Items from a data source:
···

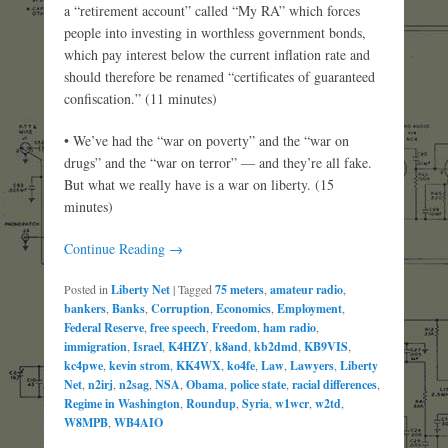
a “retirement account” called “My RA” which forces
people into investing in worthless government bonds,
which pay interest below the current inflation rate and
should therefore be renamed “certificates of guaranteed
confiscation.” (11 minutes)
• We’ve had the “war on poverty” and the “war on
drugs” and the “war on terror” — and they’re all fake.
But what we really have is a war on liberty. (15
minutes)
Continue Reading →
Posted in
Liberty Net
|
Tagged
75 meters
,
amateur radio
,
bankers
,
Banks
,
Corruption
,
Economics
,
Employment
,
Federal Reserve
,
free speech
,
Freedom
,
ham radio
,
immigration
,
Israel
,
K4HZY
,
k8and
,
kb2dmd
,
KB9VIS
,
kc4pwe
,
kevin strom
,
KK4WX
,
ko4fe
,
Law
,
Lawyers
,
Liberty
Net
,
n2irj
,
n2sag
,
NSA
,
Obama
,
police state
,
racial differences
,
Regime in Washington
,
Roundup
,
Syria
,
w1wcr
,
w2td
,
W8MPB
,
WB4AIO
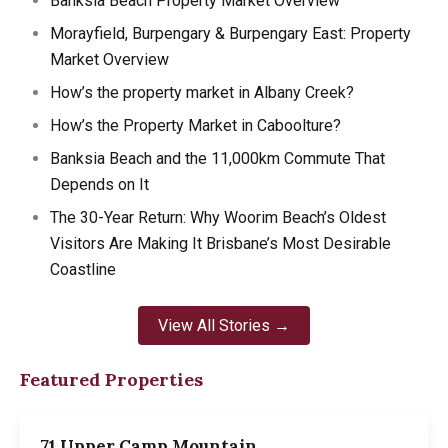
Banksia Beach Property Market Overview
Morayfield, Burpengary & Burpengary East: Property
Market Overview
How’s the property market in Albany Creek?
How’s the Property Market in Caboolture?
Banksia Beach and the 11,000km Commute That
Depends on It
The 30-Year Return: Why Woorim Beach’s Oldest
Visitors Are Making It Brisbane’s Most Desirable
Coastline
View All Stories →
Featured Properties
71 Upper Camp Mountain…
7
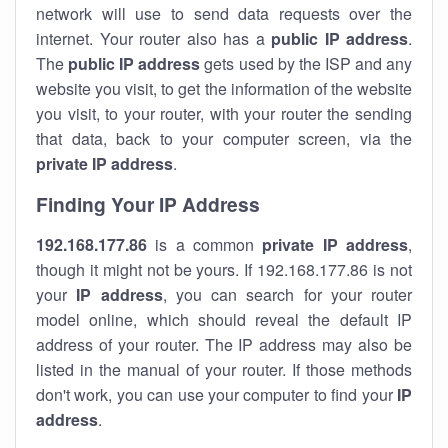
network will use to send data requests over the
internet. Your router also has a
public IP addre
ss
.
The
public IP address
gets used by the ISP and any
website you visit, to get the information of the website
you visit, to your router, with your router the sending
that data, back to your computer screen, via the
private IP address
.
Finding Your IP Address
192.168.177.86
is a common
private
IP address
,
though it might not be yours. If 192.168.177.86 is not
your
IP address
, you can search for your router
model online, which should reveal the default IP
address of your router. The IP address may also be
listed in the manual of your router. If those methods
don't work, you can use your computer to find your
IP
address
.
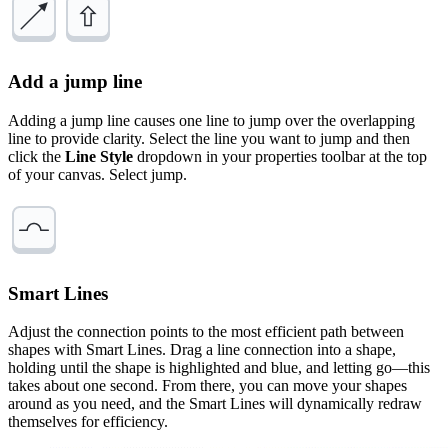
Add a jump line
Adding a jump line causes one line to jump over the overlapping
line to provide clarity. Select the line you want to jump and then
click the
Line Style
dropdown in your properties toolbar at the top
of your canvas. Select jump.
Smart Lines
Adjust the connection points to the most efficient path between
shapes with Smart Lines. Drag a line connection into a shape,
holding until the shape is highlighted and blue, and letting go—this
takes about one second. From there, you can move your shapes
around as you need, and the Smart Lines will dynamically redraw
themselves for efficiency.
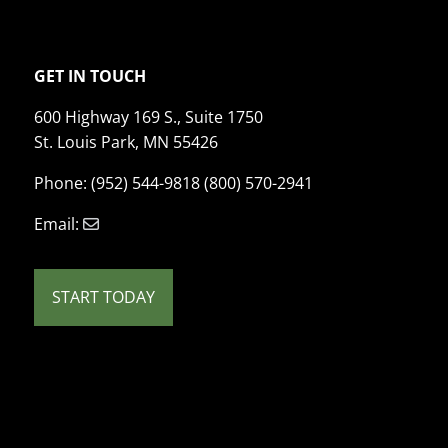
GET IN TOUCH
600 Highway 169 S., Suite 1750
St. Louis Park, MN 55426
Phone: (952) 544-9818 (800) 570-2941
Email:
START TODAY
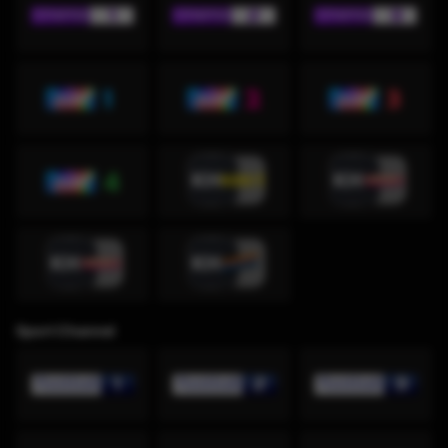
Sport Channel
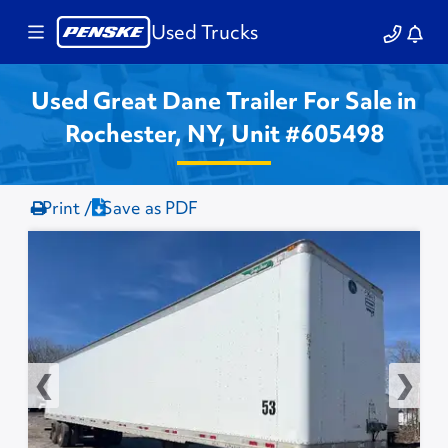
Used Trucks
Used Great Dane Trailer For Sale in
Rochester, NY, Unit #605498
Print /
Save as PDF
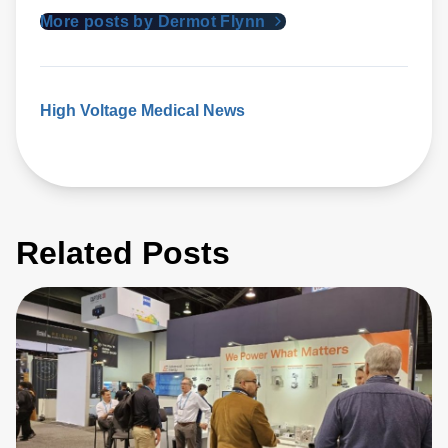
More posts by Dermot Flynn
High Voltage
Medical News
Related Posts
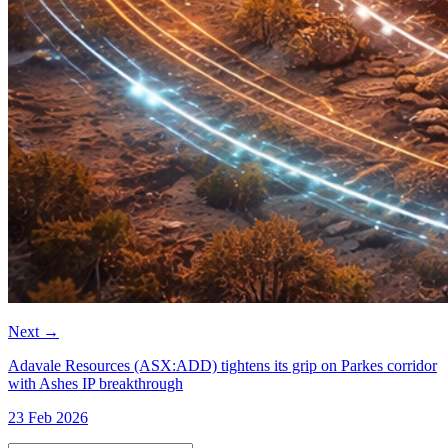
Next
→
Adavale Resources (ASX:ADD) tightens its grip on Parkes corridor
with Ashes IP breakthrough
23 Feb 2026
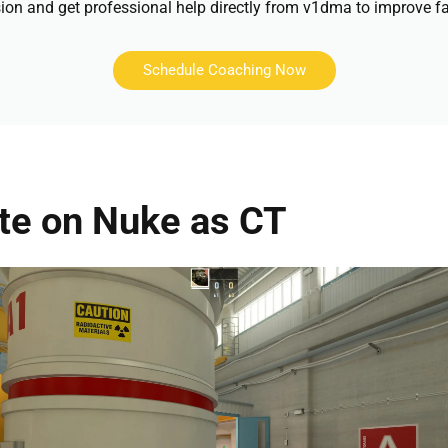
ion and get professional help directly from v1dma to improve fa
Schedule Coaching Now
ite on Nuke as CT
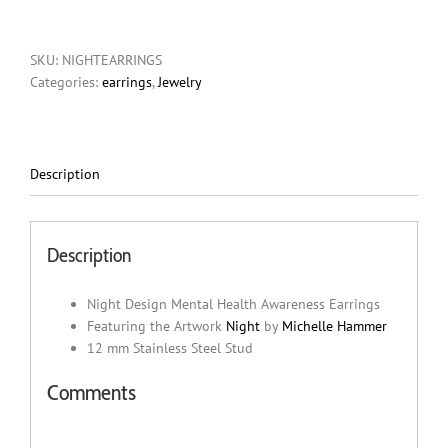
Mental
Health
SKU:
NIGHTEARRINGS
Awareness
Categories:
earrings
,
Jewelry
Earrings
quantity
Description
Description
Night Design Mental Health Awareness Earrings
Featuring the Artwork
Night
by
Michelle Hammer
12 mm Stainless Steel Stud
Comments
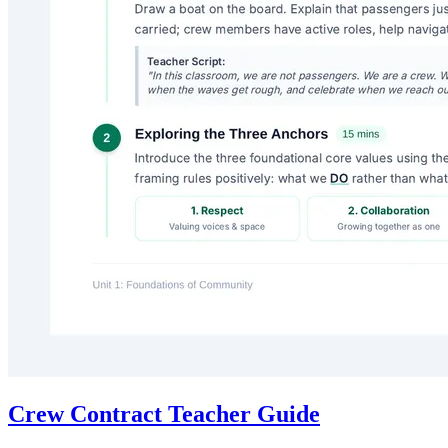
Crew Contract Teacher Guide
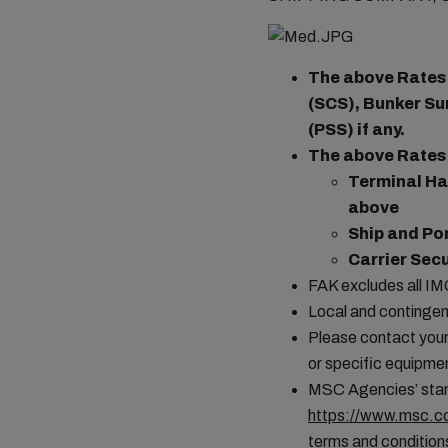
The above Rates a
(SCS), Bunker Su
(PSS) if any.
The above Rates 
Terminal Ha
above
Ship and Po
Carrier Sec
FAK excludes all I
Local and contingen
Please contact your 
or specific equipmen
MSC Agencies’ stand
https://www.msc.co
terms and conditions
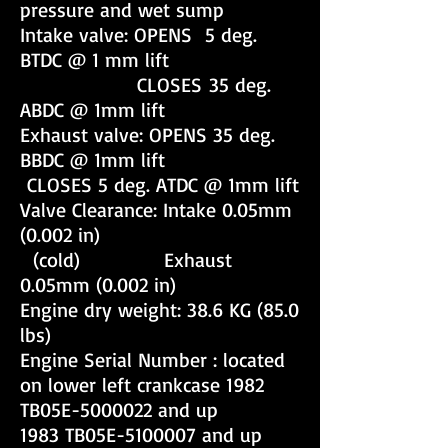
pressure and wet sump
Intake valve: OPENS 5 deg.
BTDC @ 1 mm lift
CLOSES 35 deg.
ABDC @ 1mm lift
Exhaust valve: OPENS 35 deg.
BBDC @ 1mm lift
CLOSES 5 deg. ATDC @ 1mm lift
Valve Clearance: Intake 0.05mm
(0.002 in)
(cold) Exhaust
0.05mm (0.002 in)
Engine dry weight: 38.6 KG (85.0
lbs)
Engine Serial Number : located
on lower left crankcase 1982
TB05E-5000022 and up
1983 TB05E-5100007 and up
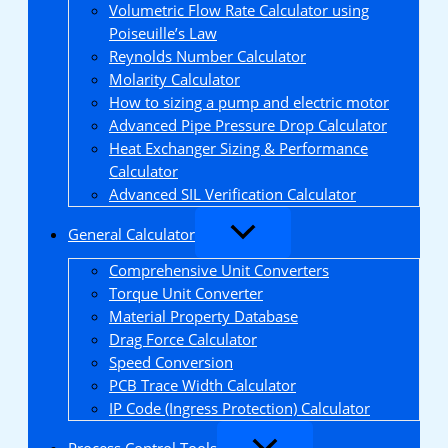
Volumetric Flow Rate Calculator using
Poiseuille’s Law
Reynolds Number Calculator
Molarity Calculator
How to sizing a pump and electric motor
Advanced Pipe Pressure Drop Calculator
Heat Exchanger Sizing & Performance
Calculator
Advanced SIL Verification Calculator
General Calculator
Comprehensive Unit Converters
Torque Unit Converter
Material Property Database
Drag Force Calculator
Speed Conversion
PCB Trace Width Calculator
IP Code (Ingress Protection) Calculator
Process Control Tools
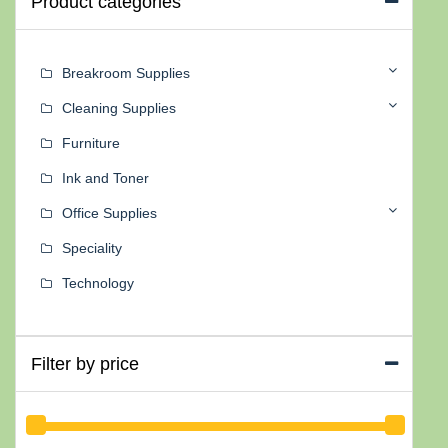
Product categories
Breakroom Supplies
Cleaning Supplies
Furniture
Ink and Toner
Office Supplies
Speciality
Technology
Filter by price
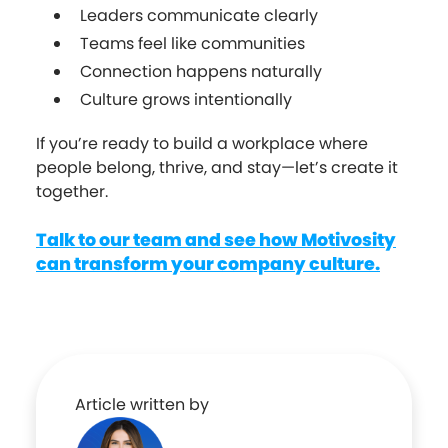
Leaders communicate clearly
Teams feel like communities
Connection happens naturally
Culture grows intentionally
If you’re ready to build a workplace where
people belong, thrive, and stay—let’s create it
together.
Talk to our team and see how Motivosity
can transform your company culture.
Article written by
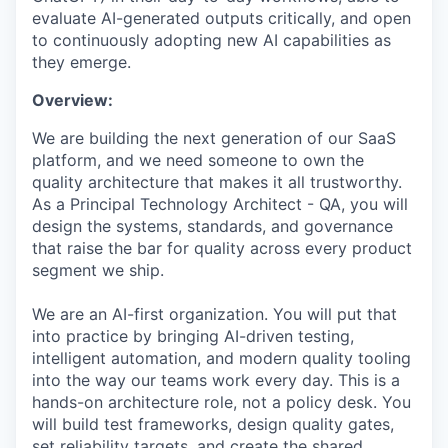
evaluate AI-generated outputs critically, and open
to continuously adopting new AI capabilities as
they emerge.
Overview:
We are building the next generation of our SaaS
platform, and we need someone to own the
quality architecture that makes it all trustworthy.
As a Principal Technology Architect - QA, you will
design the systems, standards, and governance
that raise the bar for quality across every product
segment we ship.
We are an AI-first organization. You will put that
into practice by bringing AI-driven testing,
intelligent automation, and modern quality tooling
into the way our teams work every day. This is a
hands-on architecture role, not a policy desk. You
will build test frameworks, design quality gates,
set reliability targets, and create the shared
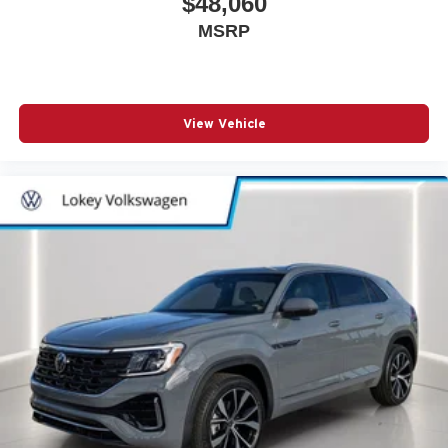
$48,060
MSRP
View Vehicle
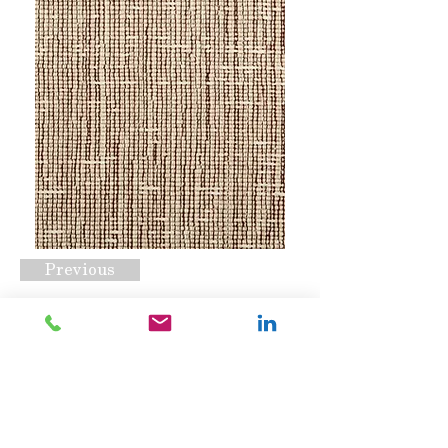
Previous
Bennet Rosewood
Request A Quote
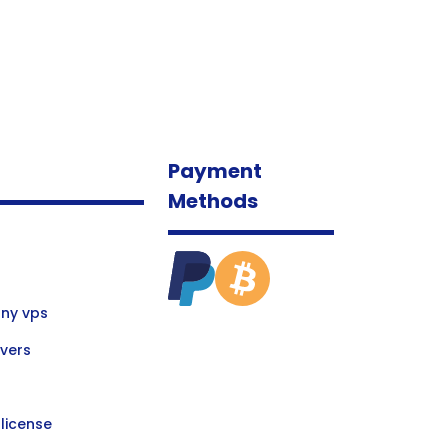
Payment
Methods
ny vps
vers
license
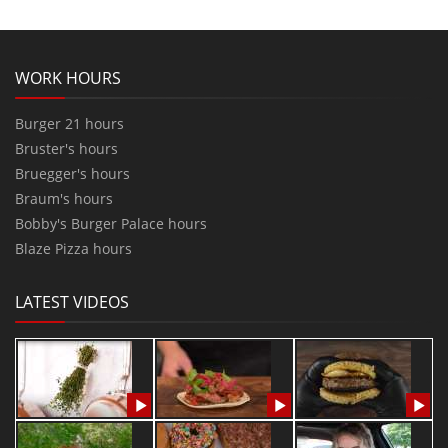
WORK HOURS
Burger 21 hours
Bruster's hours
Bruegger's hours
Braum's hours
Bobby's Burger Palace hours
Blaze Pizza hours
LATEST VIDEOS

···

- [Exercise requirements]:
Some lines in the data above hold the string "Intake". Find and copy each of them.

- [Result of the exercise]:
Intake valve: OPENS 5 deg.
Valve Clearance: Intake 0.05mm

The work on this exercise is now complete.